Once you have a fifo file on your filesystem, you can use it between any two processes to communicate. To create a fifo file from your program, simply call mkfifo(). Its prototype looks like the following:
intmkfifo(const char*pathname,mode_tmode) ;
You may recognize this structure, as it is identical to the prototype for creat(), used to create regular files in your file system:
intcreat(const char*pathname,mode_t mode) ;
To use the mkfifo() function, you need to include the header files sys/types.h and sys/stat.h. Once the file is created, you can open it for reading or writing just as you would a normal file on your filesystem. This can be especially useful for programs that normally read from/write to a file but are not expecting that file to be a pipe. This way, you can use fifo files to feed data to practically any application that reads from normal files.
Keeping Things Simple
I hope this article has given you a good sense of how you can use pipes and fifo files as a means of facilitating interprocess communication. The pipe feature, which allows processes to communicate with each other even if those processes were not originally designed to be used together, is an incredibly powerful tool.
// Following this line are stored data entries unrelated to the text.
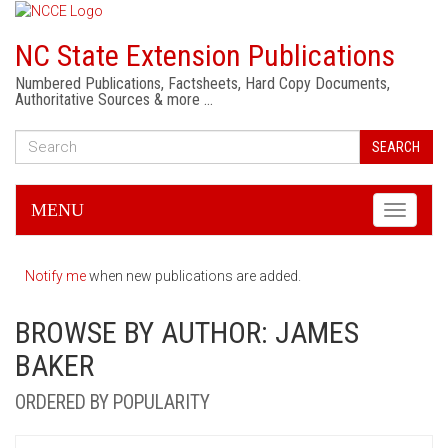
NC State Extension Publications
Numbered Publications, Factsheets, Hard Copy Documents,
Authoritative Sources & more …
SEARCH
MENU
Toggle
navigati
Notify me
when new publications are added.
BROWSE BY AUTHOR: JAMES
BAKER
ORDERED BY POPULARITY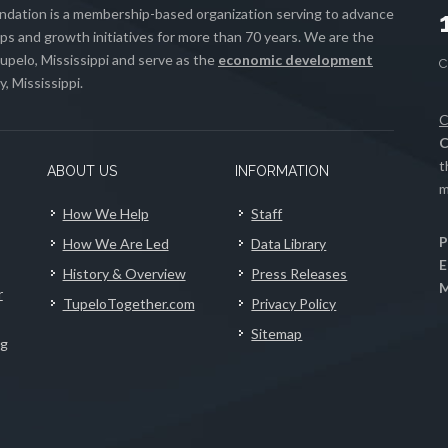
ation is a membership-based organization serving to advance
s and growth initiatives for more than 70 years. We are the
upelo, Mississippi and serve as the
economic development
, Mississippi.
C
C
t
ABOUT US
INFORMATION
m
How We Help
Staff
P
How We Are Led
Data Library
E
History & Overview
Press Releases
M
r
TupeloTogether.com
Privacy Policy
Sitemap
ng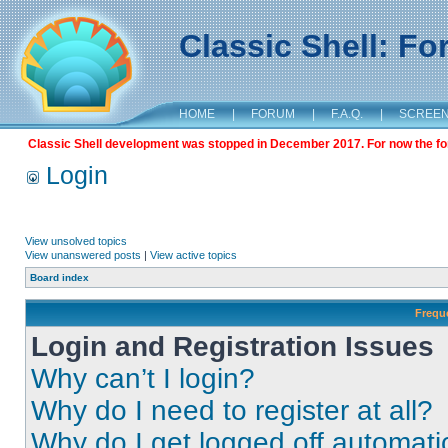
Classic Shell: F
HOME
|
FORUM
|
F.A.Q.
|
SCREE
Classic Shell development was stopped in December 2017. For now the foru
Login
View unsolved topics
View unanswered posts
|
View active topics
Board index
Frequ
Login and Registration Issues
Why can’t I login?
Why do I need to register at all?
Why do I get logged off automati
Of course, there are many more uses for pipes and named pipes than we have space to touch upon in this article. For example, in a client/server application, if you know that both the client and the server will be running on the same machine, then you may wish to use a pipe rather than a socket to communicate. This would simplify your program and allow you to avoid transmitting data over the network. However, this is about all we have time to cover right now. So have fun with pipes, and until next month, happy hacking!